Game of Throw-ins
- Author: Paul Howard
- Illustrator: Alan Clarke
- Cover artist: Alan Clarke
- Language: English
- Series: Ross O'Carroll-Kelly
- Set in: Dublin, 2014–15
- Published: 8 September 2016
- Publisher: Penguin Books
- Publication place: Republic of Ireland
- Pages: 400
- ISBN: 9781844883455
- Dewey Decimal: 823.92
- Preceded by: Seedless in Seattle
- Followed by: Operation Trumpsformation

= Game of Throw-ins =

2016 novel by Paul Howard

Game of Throw-ins is a 2016 book by Irish author Paul Howard and is the sixteenth novel in the Ross O'Carroll-Kelly series.

The title refers to the TV series Game of Thrones and the rugby throw-in.

==Plot==

Ross joins a struggling Seapoint rugby team. Ronan is in a turf war with a rival Love/Hate tour operator. Honor is in love with a Justin Bieber lookalike. Fionnuala is marrying a 92-year-old billionaire.

==Reception==
The Irish Times praised it, saying "This is sharp satire that manages the difficult trick of creating characters we care about. It is a very funny book, often hilarious, providing storylines that mostly keep the page-turning going. Yet it has a genuine heart of darkness hidden beneath the layers of craic, great gags, great storytelling and human warmth. In this way, Ross O'Carroll-Kelly is Ireland."

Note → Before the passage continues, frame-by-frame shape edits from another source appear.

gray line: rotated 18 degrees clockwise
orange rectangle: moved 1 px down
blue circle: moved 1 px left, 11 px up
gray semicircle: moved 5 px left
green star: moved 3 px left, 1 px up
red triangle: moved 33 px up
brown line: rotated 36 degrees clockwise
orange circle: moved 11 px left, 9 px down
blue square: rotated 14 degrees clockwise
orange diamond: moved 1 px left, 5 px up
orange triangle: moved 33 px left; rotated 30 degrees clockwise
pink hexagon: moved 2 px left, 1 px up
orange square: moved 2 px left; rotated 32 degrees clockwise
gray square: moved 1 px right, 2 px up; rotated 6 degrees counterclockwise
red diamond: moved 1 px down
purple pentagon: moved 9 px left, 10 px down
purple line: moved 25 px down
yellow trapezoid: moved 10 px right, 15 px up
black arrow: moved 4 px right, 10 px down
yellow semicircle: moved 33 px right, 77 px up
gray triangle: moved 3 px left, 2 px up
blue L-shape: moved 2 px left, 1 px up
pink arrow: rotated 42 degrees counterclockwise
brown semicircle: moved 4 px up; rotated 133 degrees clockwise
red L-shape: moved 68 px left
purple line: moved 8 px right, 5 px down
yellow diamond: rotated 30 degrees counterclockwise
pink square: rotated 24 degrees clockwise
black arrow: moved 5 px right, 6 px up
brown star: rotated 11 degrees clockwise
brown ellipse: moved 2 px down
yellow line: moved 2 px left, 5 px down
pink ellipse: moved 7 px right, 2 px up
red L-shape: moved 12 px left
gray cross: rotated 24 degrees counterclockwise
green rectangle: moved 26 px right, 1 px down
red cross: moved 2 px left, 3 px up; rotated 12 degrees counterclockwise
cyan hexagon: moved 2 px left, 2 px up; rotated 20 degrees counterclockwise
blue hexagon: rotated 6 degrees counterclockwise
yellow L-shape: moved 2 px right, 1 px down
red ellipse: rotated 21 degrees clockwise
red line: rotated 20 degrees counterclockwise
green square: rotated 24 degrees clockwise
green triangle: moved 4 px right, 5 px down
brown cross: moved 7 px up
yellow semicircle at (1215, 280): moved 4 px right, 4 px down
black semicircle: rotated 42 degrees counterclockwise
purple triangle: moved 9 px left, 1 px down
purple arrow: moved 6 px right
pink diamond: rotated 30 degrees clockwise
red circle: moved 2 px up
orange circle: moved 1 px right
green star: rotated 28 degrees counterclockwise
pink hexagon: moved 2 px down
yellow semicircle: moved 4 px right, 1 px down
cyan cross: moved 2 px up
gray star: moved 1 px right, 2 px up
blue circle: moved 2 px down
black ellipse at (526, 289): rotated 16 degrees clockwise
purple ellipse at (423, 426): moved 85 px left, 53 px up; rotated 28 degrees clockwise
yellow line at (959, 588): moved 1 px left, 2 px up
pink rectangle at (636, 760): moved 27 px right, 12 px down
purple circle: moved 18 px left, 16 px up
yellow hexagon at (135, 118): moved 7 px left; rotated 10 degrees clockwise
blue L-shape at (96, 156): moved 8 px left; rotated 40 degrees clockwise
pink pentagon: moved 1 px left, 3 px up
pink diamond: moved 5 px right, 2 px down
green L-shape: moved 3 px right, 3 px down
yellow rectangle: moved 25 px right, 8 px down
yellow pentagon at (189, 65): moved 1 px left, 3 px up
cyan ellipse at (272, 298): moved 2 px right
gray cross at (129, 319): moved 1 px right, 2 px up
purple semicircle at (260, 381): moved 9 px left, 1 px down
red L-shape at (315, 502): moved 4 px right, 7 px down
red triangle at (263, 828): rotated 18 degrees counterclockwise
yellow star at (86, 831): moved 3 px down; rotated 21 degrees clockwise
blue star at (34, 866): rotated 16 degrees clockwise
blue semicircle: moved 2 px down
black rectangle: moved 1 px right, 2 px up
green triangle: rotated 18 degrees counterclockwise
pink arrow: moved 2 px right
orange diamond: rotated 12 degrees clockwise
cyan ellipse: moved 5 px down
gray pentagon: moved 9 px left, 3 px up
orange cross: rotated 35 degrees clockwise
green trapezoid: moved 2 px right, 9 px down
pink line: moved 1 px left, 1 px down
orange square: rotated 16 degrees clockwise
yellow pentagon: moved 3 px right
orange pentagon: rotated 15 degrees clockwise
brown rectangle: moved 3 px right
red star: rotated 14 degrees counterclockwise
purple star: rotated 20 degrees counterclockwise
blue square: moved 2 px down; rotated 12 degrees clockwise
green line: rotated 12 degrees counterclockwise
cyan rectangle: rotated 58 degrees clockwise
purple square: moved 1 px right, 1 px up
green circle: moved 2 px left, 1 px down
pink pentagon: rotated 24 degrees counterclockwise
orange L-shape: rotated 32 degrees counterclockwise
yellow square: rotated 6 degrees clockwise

Anne Gildea, also in The Irish Times, wrote that "I’m in love with the latest Ross O’Carroll-Kelly – Game of Throw-ins. The passage where Ross is confused, mid-match, about the line-out codes the captain has assigned is one of the funniest things I’ve come across in print."

The Irish Independent's Tanya Sweeney wrote that "the entertaining fun of this SoCoDu satire has clearly yet to wane."

Trinity College Dublin's tn2 Magazine awarded it 3/5, saying that it was "not the best title in the series, but it’s a solid entry nonetheless. The overarching themes of time, change and broken families are balanced perfectly against the hilarious antics of Ross and his lunatic family."

Game of Throw-ins was nominated for Irish Independent Popular Fiction Book of the Year at the 2016 Irish Book Awards.

It was the third-bestselling book at WH Smith in Ireland for 2016. It sold 23,997 copies in 2016 overall.